Através de uma defesa possível e inteligente, Donovan faz com que o governo americano entenda que Abel pode não só servir como exemplo mas também como moeda de troca caso a situação aconteça na Rússia. E não dá outra, dois estadunidenses são capturados e, a partir daí, começa um jogo de permuta de interesses políticos, encabeçado pelo advogado. E o modo como o diretor explora esse dilema chama atenção pela maneira neutra empreendida, tentando ao máximo fugir de maniqueísmos. Ainda que vez ou outra se veja a postura americana mais humana e que o ato de altruísmo parta do protagonista.
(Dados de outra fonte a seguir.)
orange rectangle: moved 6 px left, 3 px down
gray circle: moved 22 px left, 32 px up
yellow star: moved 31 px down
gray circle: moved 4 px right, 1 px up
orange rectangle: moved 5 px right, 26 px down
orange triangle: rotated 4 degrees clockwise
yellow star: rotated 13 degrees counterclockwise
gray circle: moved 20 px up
Mas nada que agrida o espectador ou ambas as partes.

Detentor de uma refinada estética narrativa e visual, construídas pelas lentes frias e melancólicas de Janusz Kaminski, “Ponte dos Espiões” é completamente estabelecido em cima de diálogos que, por serem assinados pela dupla Joel e Ethan Coen, abrem margem até para uma acidez cômica. E assim, ajudado por uma atmosfera absolutamente soturna – a trilha sonora de Thomas Newman tem grande função para isto –, Spielberg consegue envolver o público, que pelo meio do segundo ato está completamente imergido na trama. O cineasta também é hábil na construção dos personagens, já que todos têm arcos próprios e possuem camadas, tornando assim o processo de identificação instantâneo.

Temos um elenco competente, com destaque especial para Mark Rylance, que com trejeitos sutis e olhares profundos engendra a crível e misteriosa personalidade de Rudolf Abel. Rylance deve provavelmente ter seu nome cativo em várias premiações. Hanks também está ótimo e consegue passar veracidade com o cansaço vivido pelo seu Donovan. O ator traz muito peso à figura aludida.
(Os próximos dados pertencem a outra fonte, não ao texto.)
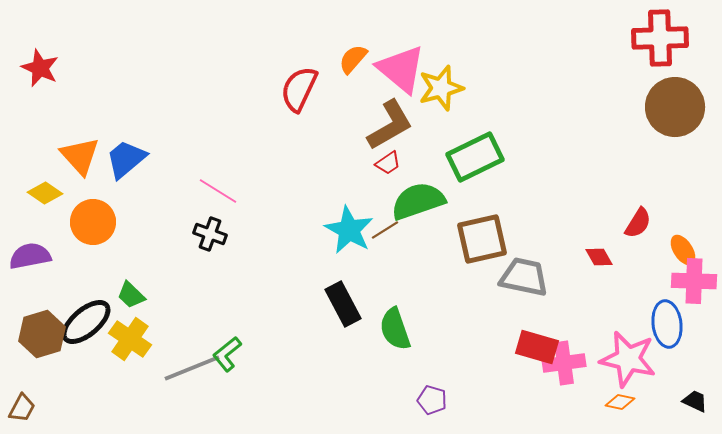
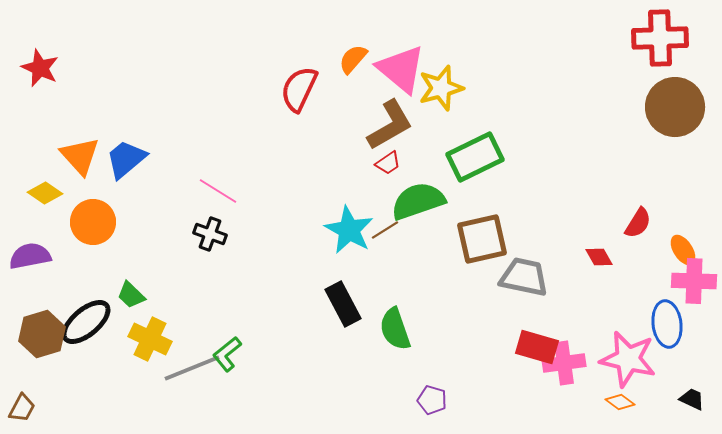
yellow cross at (130, 339): moved 20 px right; rotated 9 degrees counterclockwise
black trapezoid at (695, 401): moved 3 px left, 2 px up
orange diamond at (620, 402): rotated 24 degrees clockwise
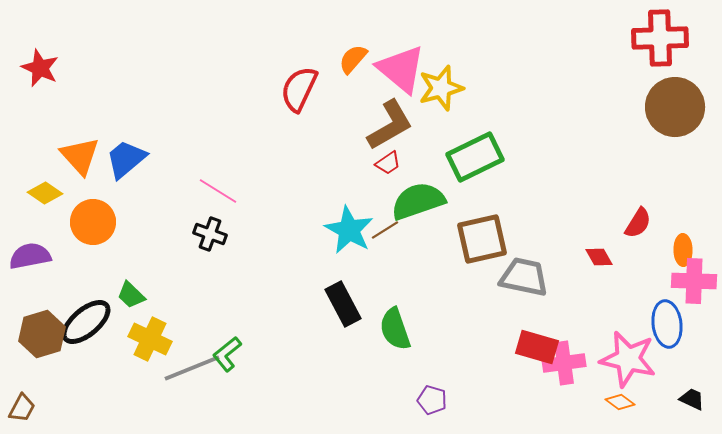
orange ellipse at (683, 250): rotated 32 degrees clockwise
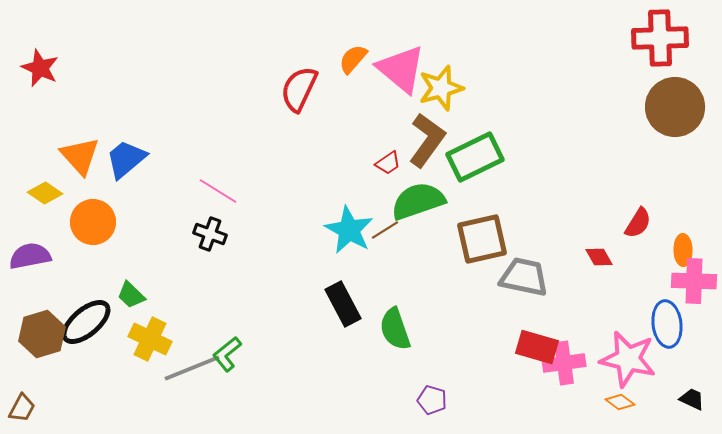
brown L-shape at (390, 125): moved 37 px right, 15 px down; rotated 24 degrees counterclockwise
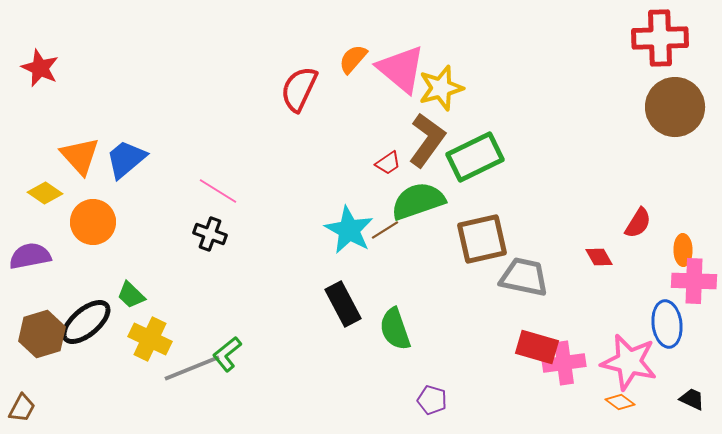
pink star at (628, 359): moved 1 px right, 3 px down
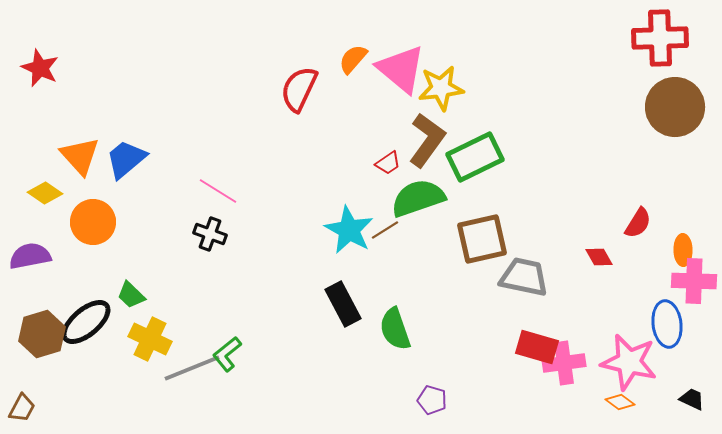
yellow star at (441, 88): rotated 9 degrees clockwise
green semicircle at (418, 201): moved 3 px up
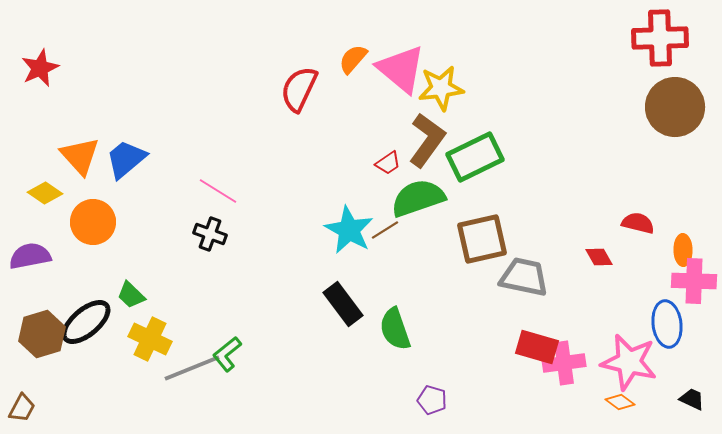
red star at (40, 68): rotated 24 degrees clockwise
red semicircle at (638, 223): rotated 108 degrees counterclockwise
black rectangle at (343, 304): rotated 9 degrees counterclockwise
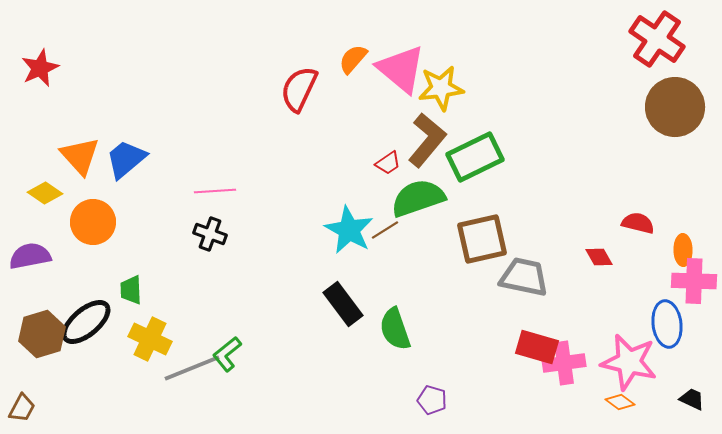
red cross at (660, 38): moved 3 px left, 1 px down; rotated 36 degrees clockwise
brown L-shape at (427, 140): rotated 4 degrees clockwise
pink line at (218, 191): moved 3 px left; rotated 36 degrees counterclockwise
green trapezoid at (131, 295): moved 5 px up; rotated 44 degrees clockwise
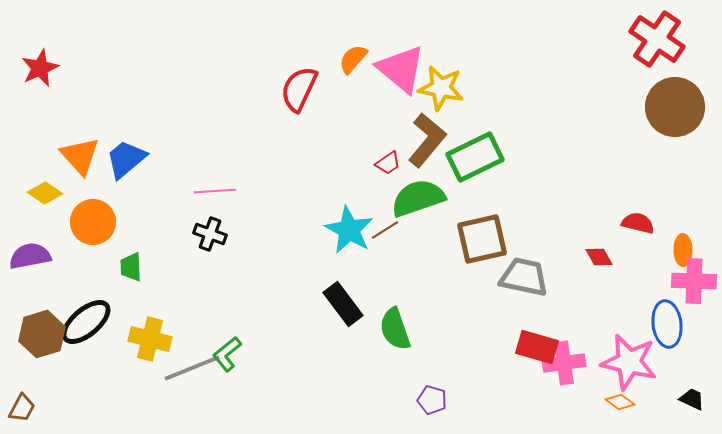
yellow star at (441, 88): rotated 18 degrees clockwise
green trapezoid at (131, 290): moved 23 px up
yellow cross at (150, 339): rotated 12 degrees counterclockwise
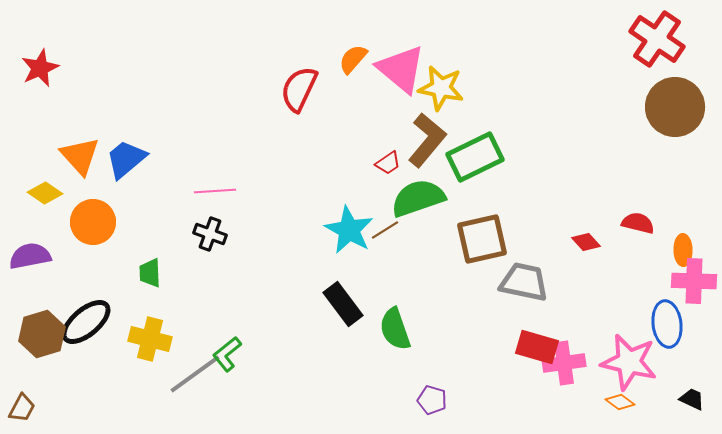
red diamond at (599, 257): moved 13 px left, 15 px up; rotated 12 degrees counterclockwise
green trapezoid at (131, 267): moved 19 px right, 6 px down
gray trapezoid at (524, 277): moved 5 px down
gray line at (192, 368): moved 3 px right, 6 px down; rotated 14 degrees counterclockwise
É bem verdade que o filme soe tanto prolixo e tenha lá sua série de pieguices – que é até uma marca registrada do diretor. A cena final no metrô repetindo um momento do longa, retratada depois de modo vitorioso e o encontro familiar são exemplos de excessos que podiam passar. Mas nada que manche de alguma maneira a excelência artística, política e social da obra num todo. “Ponte dos Espiões” é sem duvidas um dos filmes mais interessantes de Steven Spielberg em anos.